«Leggiamo le dichiarazioni rese dal gestore dell’impianto natatorio comunale di Cosenza. Sinceramente riteniamo che il dibattito stia prendendo una strada sbagliata. Non ci interessa discutere di persone. Non ci interessa discutere di cariche. Non ci interessa alimentare polemiche. Ci interessa parlare di sport, di atleti e di futuro». Così in una nota la società di pallanuoto che in una conferenza stampa ha annunciato la rinuncia alla Serie A1.

«La Smile non è un Presidente – si legge nel comunicato -. La Smile non è un dirigente. La Smile non è un allenatore. La Smile non è un avvocato. La Smile siamo tutti noi. Sono i bambini che imparano a nuotare. Sono i ragazzi che si allenano ogni giorno. Sono gli atleti che rappresentano Cosenza nei campionati nazionali e nelle competizioni internazionali. Sono le famiglie che fanno sacrifici per consentire ai propri figli di praticare sport. Sono i tecnici, i dirigenti e i volontari che dedicano gratuitamente il proprio tempo ad un progetto sportivo».

«La Smile è una comunità – si legge ancora -. Una comunità che negli anni ha contribuito a costruire risultati sportivi, occasioni di crescita e opportunità per centinaia di giovani. Per questo motivo continuiamo a porre una domanda semplice. Perché la piscina scoperta è ancora chiusa? Perché una struttura pubblica che potrebbe rappresentare una straordinaria opportunità per lo sport cittadino non viene restituita alla collettività? Noi non siamo interessati alle polemiche.
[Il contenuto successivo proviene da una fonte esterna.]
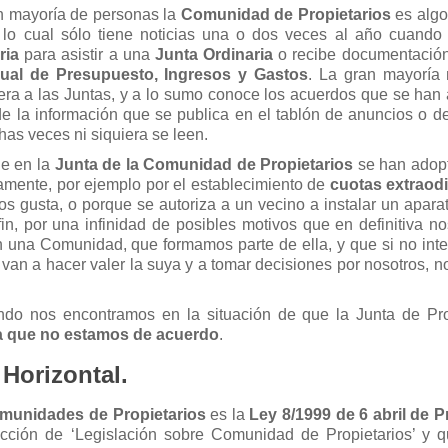
n mayoría de personas la
Comunidad de Propietarios
es algo
 lo cual sólo tiene noticias una o dos veces al año cuando 
ria
para asistir a una
Junta Ordinaria
o recibe documentació
ual de Presupuesto, Ingresos y Gastos
. La gran mayoría 
uiera a las Juntas, y a lo sumo conoce los acuerdos que se han
e la información que se publica en el tablón de anuncios o de
as veces ni siquiera se leen.
e en la
Junta de la Comunidad de Propietarios
se han adop
amente, por ejemplo por el establecimiento de
cuotas extraod
os gusta, o porque se autoriza a un vecino a instalar un apara
in, por una infinidad de posibles motivos que en definitiva no
n una Comunidad, que formamos parte de ella, y que si no int
 van a hacer valer la suya y a tomar decisiones por nosotros, 
do nos encontramos en la situación de que la Junta de Pro
la que no estamos de acuerdo
.
 Horizontal.
munidades de Propietarios
es la
Ley 8/1999 de 6 abril de 
ección de ‘Legislación sobre Comunidad de Propietarios’ y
Siamo interessati alle soluzioni».

«E la nostra proposta è molto chiara – dice la Smile Cosenza -. Se la piscina scoperta rappresenta un problema gestionale o economico, siamo pronti a collaborare affinché possa finalmente diventare una struttura dedicata all’attività agonistica, federale e giovanile. Non siamo interessati alle attività commerciali. Non siamo interessati a fare concorrenza a nessuno. Non vogliamo una piscina per fare impresa.

Vogliamo una piscina per fare sport. Vogliamo una casa per l’agonismo. Un luogo dove possano allenarsi i giovani talenti della nostra città. Un luogo dove possano svolgersi raduni, manifestazioni federali, attività giovanili e programmi di alto livello. Un luogo che torni ad essere un patrimonio della collettività e dello sport cosentino. Se chi oggi gestisce la struttura ritiene che la piscina scoperta sia troppo onerosa o non strategica, siamo pronti a confrontarci con il Comune e con tutte le istituzioni competenti per individuare una soluzione che ne consenta l’apertura e l’utilizzo esclusivamente per finalità sportive e agonistiche».

«Perché una piscina chiusa non serve a nessuno. Una piscina aperta, invece, può creare opportunità per centinaia di ragazzi e per l’intero movimento sportivo calabrese. Noi continueremo a chiedere trasparenza, confronto e risposte. Ma soprattutto continueremo a proporre soluzioni. Perché la Smile non chiede una piscina per sé. La Smile  – conclude la nota – chiede una piscina aperta per gli atleti. Per i giovani. Per le famiglie. Per la città. Perché la Smile siamo noi. E quel “noi” è fatto da tutti coloro che ogni giorno dedicano il proprio tempo più prezioso per alimentare un sogno chiamato sport».